In a whitepaper entitled Cryptographic Cloud Storage (PDF), Seny Kamara and Kristin Lauter from the Microsoft Research Cryptography Group, propose a “virtual private storage service” offered by public clouds using new cryptographic techniques.
Cloud computing has gained some traction lately and 2010 is considered to be the year of the cloud by some. While the benefits of using computing in the clouds are well known, its adoption is hindered by security concerns. Individuals may have no problem using an online storage service from a company that has a good security history track, but companies and governmental agencies are very reluctant to trust their data to the uncertainty of the public clouds.
Kamara and Lauter propose a virtual private storage service which would satisfy the following requirements:
- confidentiality: the cloud storage provider does not learn any information about customer data
- integrity: any unauthorized modification of customer data by the cloud storage provider can be detected by the customer
- non-repudiation: any access to customer data is logged, while retaining the main benefits of a public storage service
- availability: customer data is accessible from any machine and at all times
- reliability: customer data is reliably backed up
- efficient retrieval: data retrieval times are comparable to a public cloud storage service
- data sharing: customers can share their data with trusted parties.
Most of the requirements are obtained by encrypting the documents stored in the cloud, but encryption makes it very hard to search through such documents or to collaborate in real time editing.

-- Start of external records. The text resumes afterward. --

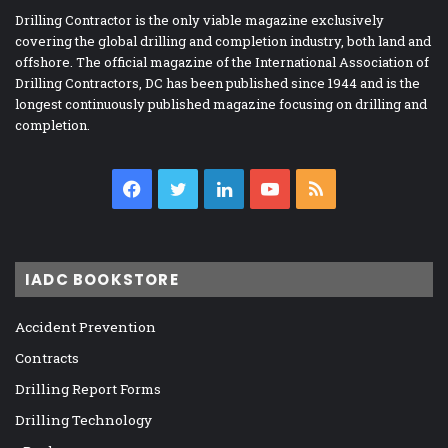
Drilling Contractor is the only viable magazine exclusively
covering the global drilling and completion industry, both land and
offshore. The official magazine of the International Association of
Drilling Contractors, DC has been published since 1944 and is the
longest continuously published magazine focusing on drilling and
completion.
Facebook
Twitter
LinkedIn
YouTube
RSS
IADC BOOKSTORE
Accident Prevention
Contracts
Drilling Report Forms
Drilling Technology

The Cryptographic Cloud Storage whitepaper proposes an architecture for a cryptographic storage service that would solve the security problems of “back-ups, archival, health record systems, secure data exchange and e-discovery”.
The architecture is based on three components:
- Data Processor (DP) – processes data before sending it to the cloud
- Data Verifier (DV) – verifies data’s integrity
- Token Generator (TG) – generates tokens allowing the service provider to retrieve documents
The consumer solution involves using a local application that has the three above mentioned components. Before uploading data to the cloud, Alice uses the data processor to encrypt and encode the documents along with their metadata (tags, time, size, etc.), then she sends them into the cloud. When she wants to download some documents, Alice uses the TG to generate a token and a decryption key. The token is sent to the storage provider to select the encrypted files to be downloaded. After that, the DV is invoked to verify the integrity of the data using a master key. The document is decrypted using the decryption key.

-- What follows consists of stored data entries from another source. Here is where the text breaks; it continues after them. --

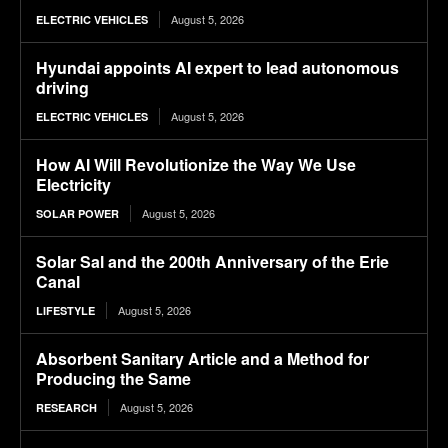
August 5, 2026
ELECTRIC VEHICLES
Hyundai appoints AI expert to lead autonomous
driving
August 5, 2026
ELECTRIC VEHICLES
How AI Will Revolutionize the Way We Use
Electricity
August 5, 2026
SOLAR POWER
Solar Sal and the 200th Anniversary of the Erie
Canal
August 5, 2026
LIFESTYLE
Absorbent Sanitary Article and a Method for
Producing the Same
August 5, 2026
RESEARCH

Collaboration is done by Alice generating a new token plus a decryption key which are sent to Bob who uses them to retrieve documents from the cloud and to decrypt them.

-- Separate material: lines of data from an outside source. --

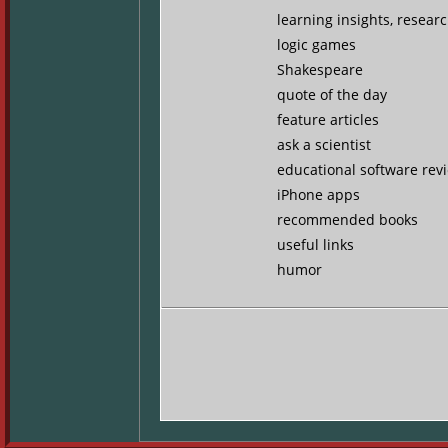
learning insights, resear
logic games
Shakespeare
quote of the day
feature articles
ask a scientist
educational software rev
iPhone apps
recommended books
useful links
humor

For the enterprise, the whitepaper proposes a similar approach:
This solution proposes the introduction of an additional Credential Generator (CG) that generates tokens for any user involved in storing/retrieving documents into/from the cloud. The credential token establishes what rights one has over a specific document and it is used to manage access to documents. The rest of the process is similar to that for a consumer architecture.
In order to prepare the data for the cloud, the data processor:
begins by indexing it and encrypting it with a symmetric encryption scheme (e.g., AES) under a unique key. It then encrypts the index using a searchable encryption scheme and encrypts the unique key with an attribute-based encryption scheme under an appropriate policy. Finally, it encodes the encrypted data and index in such a way that the data verifier can later verify their integrity using a proof of storage.
Microsoft Research Cryptography Group and other research organizations have developed techniques for searchable encryption but the main problem is they are unacceptably slow, tens of seconds for a single word search. More research and advances in the searchable cryptography field are necessary before this approach becomes a viable solution for a virtual private storage service.